After entering into the comfortable waiting room and going up the stairs past the matron’s room and secretary’s office, the long nursing floor consisted of nine semi-private and six private wards, nurse’s station, dispensary, and accessory rooms. At the gala grand opening of our first Ponoka Municipal Hospital the hospital board and town council expressed to the huge crowd of town and county citizens on hand that exciting future plans for the vital facility would include many new additions, expansions, and staff, and possibly a nurses’ home and some pristine landscaping in the large area behind the main building.

There is no doubt that everyone who has had the pleasure of living in Ponoka and districts over the years, that our classic municipal hospital became the ‘heart of the community’ in faithfully providing the vital medical needs and care of so many thousands of patients on an extremely busy 24/7 basis. As promised, expansion was always a priority, with the addition of a west wing and an operating theatre in 1952 and 1961, and at its peak the 50-bed facility would include a staff of 60, including 30 nurses and eight local doctors. With rapid community growth and needs going into the 1960s to ’70s and beyond the town and county was once again rewarded with the opening of the new and present Ponoka Hospital Care Centre at 5800-57th Avenue in the 1980s.
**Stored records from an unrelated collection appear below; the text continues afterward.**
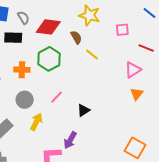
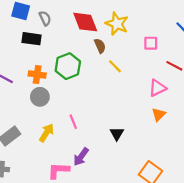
red diamond: (48, 27) -> (85, 22), moved, turned 55
pink line: (57, 97) -> (73, 122), moved, turned -72
gray circle: (25, 100) -> (40, 97), moved
black triangle: (83, 110) -> (117, 134), moved, turned -32

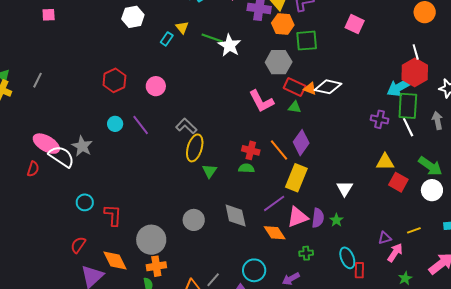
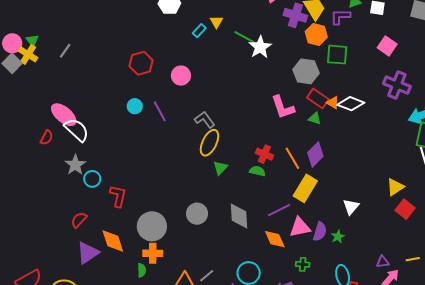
purple cross: (380, 119) -> (397, 85), moved, size x1.5
gray star: (82, 146) -> (75, 165), moved
yellow triangle: (385, 162) -> (395, 187), turned -42

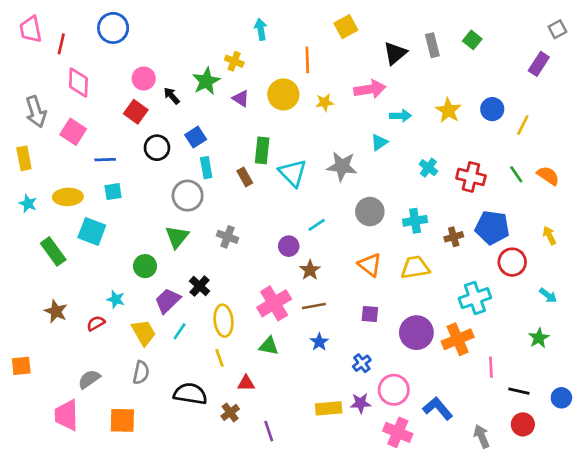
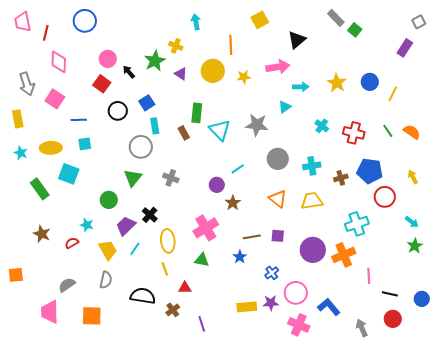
gray rectangle: (432, 45) -> (336, 18), moved, turned -30
brown line: (314, 306) -> (252, 237), moved
green star: (539, 338) -> (415, 246), moved

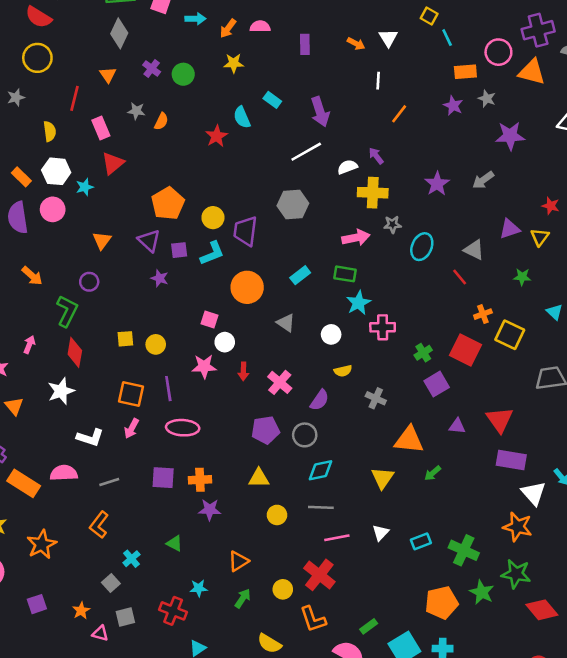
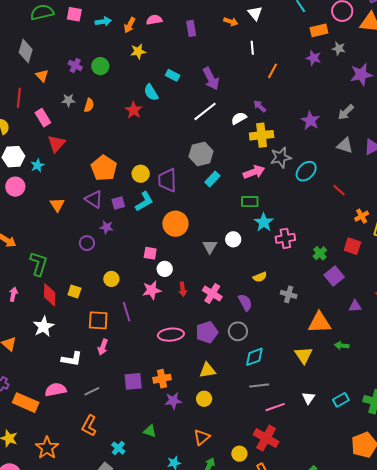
gray diamond: (119, 33) -> (26, 51), moved
gray star: (393, 224) -> (281, 157), size x1.5
cyan ellipse: (422, 247) -> (306, 171), turned 30
gray triangle: (474, 250) -> (345, 145), moved
cyan rectangle: (300, 275) -> (212, 179), moved
purple circle: (89, 282) -> (87, 243), moved
gray triangle: (286, 323) -> (210, 247), turned 35
white circle: (331, 334) -> (233, 239), moved
yellow square: (125, 339) -> (74, 291), moved, turned 32
red square: (465, 350) -> (352, 246), size x0.7
purple semicircle: (320, 400) -> (245, 302), turned -54
pink ellipse: (183, 428) -> (171, 335), moved
green arrow: (433, 473) -> (342, 346), turned 56
yellow circle: (277, 515) -> (204, 399), moved

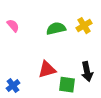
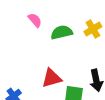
pink semicircle: (13, 26) -> (35, 20), moved

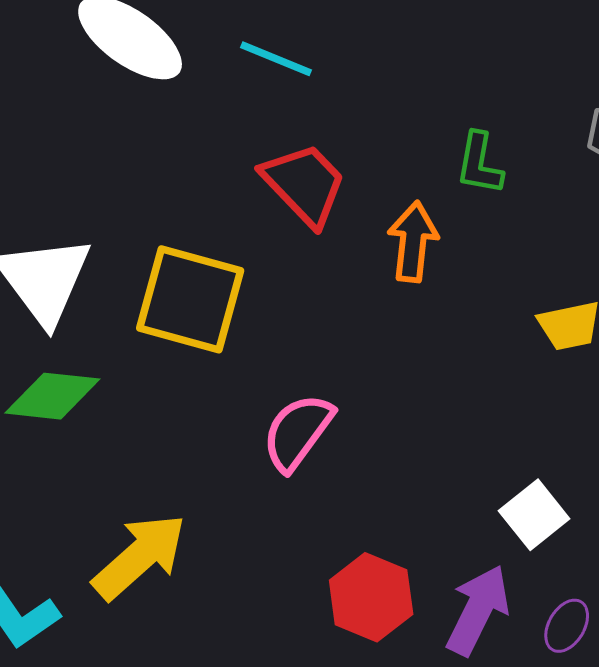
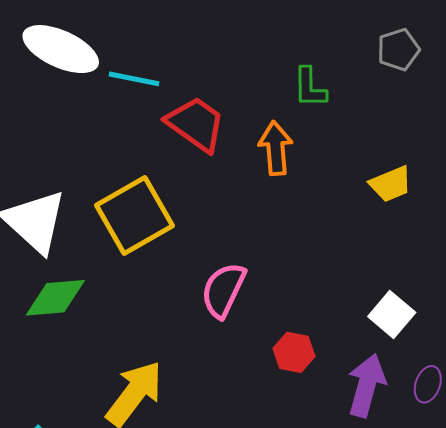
cyan line: (276, 59) -> (134, 79), moved
yellow square: (190, 299) -> (135, 216), turned -34
red hexagon: (371, 597) -> (294, 352), moved, size x0.7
For all of our family generations over the years how very special and important it has been that this grand and vital tradition has carried on for countless decades, during which we have and always will be blessed to have such wonderful medical facilities and community services and first class equipment and technology. So thankfully, all of these most vital day to day non-stop year round medical services and first-class care have always been complimented by our countless highly skilled and dedicated professional, emergency, and support personnel and staffs, which should always be so very much appreciated.